A report in today's Daily Telegraph (UK) indicates that shopping centers are tracking customers via their mobile phones, see here: http://www.telegraph.co.uk/finance/newsbysector/mediatechnologyandtelecoms/8995867/Shopping-centres-track-customers-with-mobile-technology.html.

Those of you who were at last year's OpenWorld event in San Francisco will remember the demo scenario we used in many of our Big Data presentations, which showed exactly how this could be done using Oracle technology.  My colleague Jean Pierre Dicjks has dissected the demo scenario we created in a recent blog post on the Oracle Data Warehouse blog, see here: http://blogs.oracle.com/datawarehousing/entry/understanding_a_big_data_implementation

According to the Daily Telegraph report over 30 major shopping centers in the UK have installed monitoring technology although it is not clear how many have switched it on and are actively using it. This report has an interesting quote from Lawrence Hutchings, managing director UK retail, where he explains how the information being gathered could be used:
"If we have a better understanding of how people shop, we can locate retailers in clusters, improving their sales and footfall and also making the visit to our centres easier and more enjoyable for shoppers"
Data is collected via bluetooth from customers mobile phones as they move around these shopping centers although it is not clear from the article if customers have to opt-in to the data gathering process or if the tracking technology simply locks on to a bluetooth signal automatically. Of course the owners of the shopping centers are quick to point out that the technology they are using is not able to identify individual customers and does not collect phone numbers.

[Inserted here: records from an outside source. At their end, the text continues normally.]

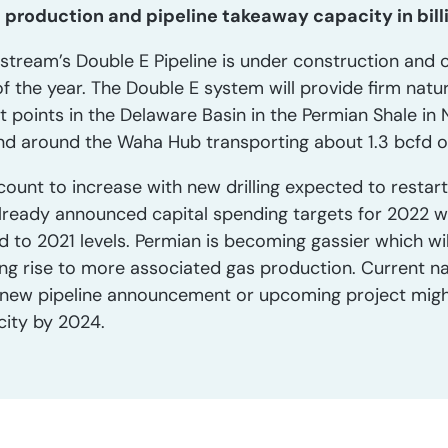
s production and pipeline takeaway capacity in bill
tream’s Double E Pipeline is under construction and o
 the year. The Double E system will provide firm natur
t points in the Delaware Basin in the Permian Shale i
and around the Waha Hub transporting about 1.3 bcfd o
count to increase with new drilling expected to restar
ready announced capital spending targets for 2022 w
ed to 2021 levels. Permian is becoming gassier which wi
iving rise to more associated gas production. Current n
o new pipeline announcement or upcoming project might 
city by 2024.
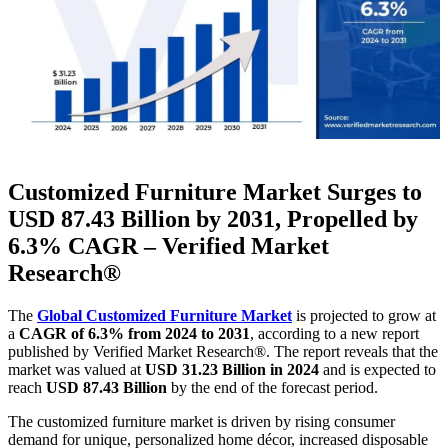
Customized Furniture Market Surges to
USD 87.43 Billion by 2031, Propelled by
6.3% CAGR – Verified Market
Research®
The
Global Customized Furniture Market
is projected to grow at
a
CAGR of 6.3% from 2024 to 2031
, according to a new report
published by Verified Market Research®. The report reveals that the
market was valued at
USD 31.23 Billion in 2024
and is expected to
reach
USD 87.43 Billion
by the end of the forecast period.
The customized furniture market is driven by rising consumer
demand for unique, personalized home décor, increased disposable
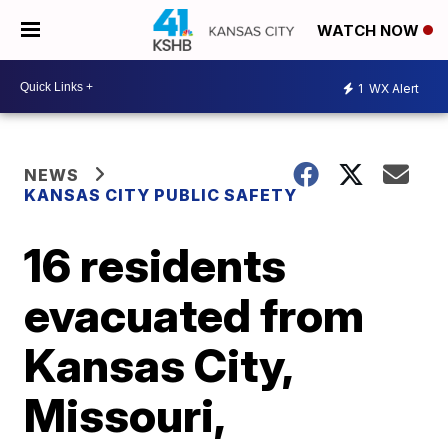
WATCH NOW
1
WX Alert
NEWS
KANSAS CITY PUBLIC SAFETY
16 residents
evacuated from
Kansas City,
Missouri,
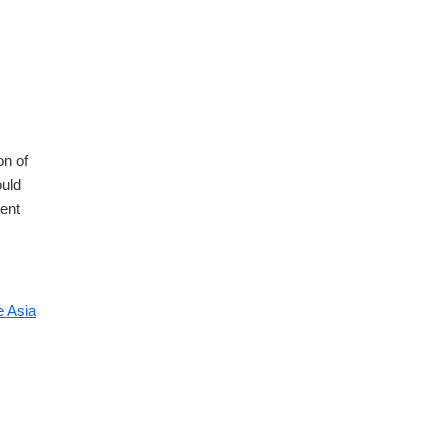
on of
ould
ment
 Asia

This is a great example of how "Big Data" can be used beyond the simple, single retailer examples which have been documented so far. It is the obvious next step up the food chain. Most of us shop in malls these days, data collection by a single retailer within that mall, while interesting in its own right, is somewhat limited in terms of the way that information can help determine business operations. It makes complete sense to elevate the tracking of customers to cover the whole mall.

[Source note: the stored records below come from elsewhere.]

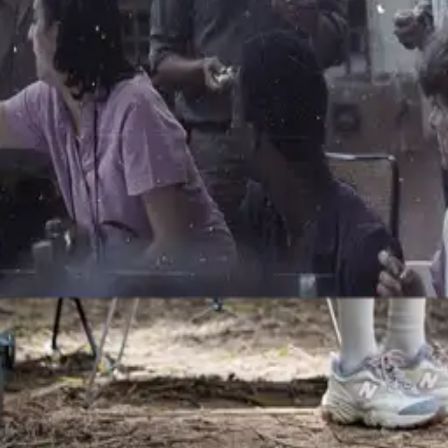
i" Golinelli
of the C.P. Company (and, later, Sportswear Company) staff. Originall
uld always be there to help anyone with relentless tenacity and unend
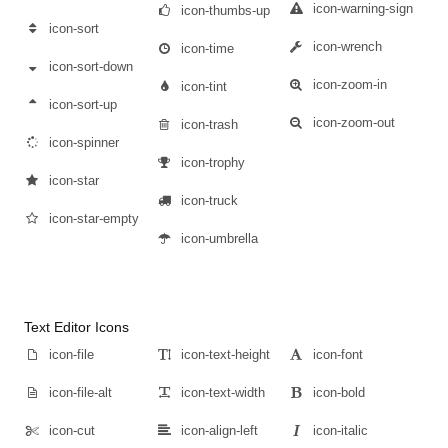
icon-warning-sign
icon-thumbs-up
icon-sort
icon-wrench
icon-time
icon-sort-down
icon-zoom-in
icon-tint
icon-sort-up
icon-zoom-out
icon-trash
icon-spinner
icon-trophy
icon-star
icon-truck
icon-star-empty
icon-umbrella
Text Editor Icons
icon-file
icon-text-height
icon-font
icon-file-alt
icon-text-width
icon-bold
icon-cut
icon-align-left
icon-italic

While many of the examples of how this new tracking data could and will be used are interesting there are huge opportunities here.  Analysis of how people move around a mall should be used to influence the design and layout of new malls. Architects and builders could make use of this data to help them improve their designs and determine which types of shops to cluster in specific areas.

Retailers could use the information to help them manage their staffing levels. How many times do you go to the checkout and wait in a huge long line because half the checkouts are closed? Usually one of the staff has to make an announcement over the pa system to call extra staff to the checkout area. If the mall and store were wired to monitor the flow of people then the software could automatically ping the required shop staff to move to the checkouts as the number of pings increased in that area.

Moving the tracking to the car parking area would be useful. As people arrive the system could track your arrival at the mall then direct you to a suitable free parcking space - need a "compact" parking space, or may be a "Mom-and-kids" space the system could direct you quickly and easily to the right area and an open space. If no suitable spaces are available it could try and find an alternative and maybe issue a token or voucher for a store in the mall as an apology for not having the right type of space available. Need to find your car when you come back - not a problem the system could tell you exactly where you parked.

If we could get round the data privacy issue and actually opt-in to these tracking systems then malls could take control of the customers. To get customers to give up their privacy there has to be an incentive because people should not provide this valuable data about themselves free of charge. Mall owners and retailers make huge amounts of money from harvesting this type of data so customers need to make sure they get something of value in return for allowing themselves to be tracked! Nothing in this world is free and that should also apply to data provided by us, the customer.

What could mall owners and retailers do to incentivise tagging? Malls could electronically "meet and greet" you as park your car. Maybe you have a favorite parking spot close to a specific store the system could tell if that zone is busy and perhaps direct you another area.

Once the "mall" knows who you are then "personal" shopping recommendations become possible. Targeted advertising, your favorite shops would know you were in the mall and ask you if you would like to plan a visit - this would make it so easy to drop in at a restaurant and know you could get a table  "give us 10 minutes and we will have a table ready for you... Reply yes or no". Once you can be identified then the whole shopping experience becomes more personal and people are likely to remain loyal to that shop, restaurant etc. But why should loyalty not also extend to the mall. Maybe this new technology is a way for all those various shopping malls to create their own brand loyalty. Using "Big Data" technology is the perfect way for these malls to differentiate themselves from their rivals. By getting to know their customers and helping the retailers inside their mall get to know who is walking through the door everyone wins - including the customer.